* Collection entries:
..............................

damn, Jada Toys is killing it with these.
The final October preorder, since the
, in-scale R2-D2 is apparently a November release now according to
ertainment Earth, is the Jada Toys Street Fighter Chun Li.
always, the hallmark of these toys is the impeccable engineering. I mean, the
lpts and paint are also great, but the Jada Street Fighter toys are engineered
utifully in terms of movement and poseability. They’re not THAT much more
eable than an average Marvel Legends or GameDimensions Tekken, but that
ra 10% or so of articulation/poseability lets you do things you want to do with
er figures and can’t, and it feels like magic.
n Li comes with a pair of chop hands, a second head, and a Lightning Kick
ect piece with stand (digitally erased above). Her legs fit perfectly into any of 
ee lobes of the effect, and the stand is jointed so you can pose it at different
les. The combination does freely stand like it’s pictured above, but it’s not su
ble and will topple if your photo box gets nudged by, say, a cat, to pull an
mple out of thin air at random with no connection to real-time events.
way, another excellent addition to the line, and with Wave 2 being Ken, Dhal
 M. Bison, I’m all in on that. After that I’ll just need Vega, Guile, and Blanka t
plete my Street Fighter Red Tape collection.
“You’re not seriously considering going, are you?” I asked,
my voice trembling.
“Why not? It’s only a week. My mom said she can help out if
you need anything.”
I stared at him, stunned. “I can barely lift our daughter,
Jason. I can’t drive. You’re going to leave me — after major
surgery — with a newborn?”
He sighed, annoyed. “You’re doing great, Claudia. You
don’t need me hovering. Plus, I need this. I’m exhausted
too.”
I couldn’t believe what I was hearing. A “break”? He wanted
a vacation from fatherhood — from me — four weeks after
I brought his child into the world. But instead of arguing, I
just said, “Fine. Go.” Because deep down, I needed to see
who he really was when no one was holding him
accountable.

..............................

When a line in the data above contains the string "like", copy that line.

* EXERCISE SOLUTION:
er figures and can’t, and it feels like magic.
les. The combination does freely stand like it’s pictured above, but it’s not su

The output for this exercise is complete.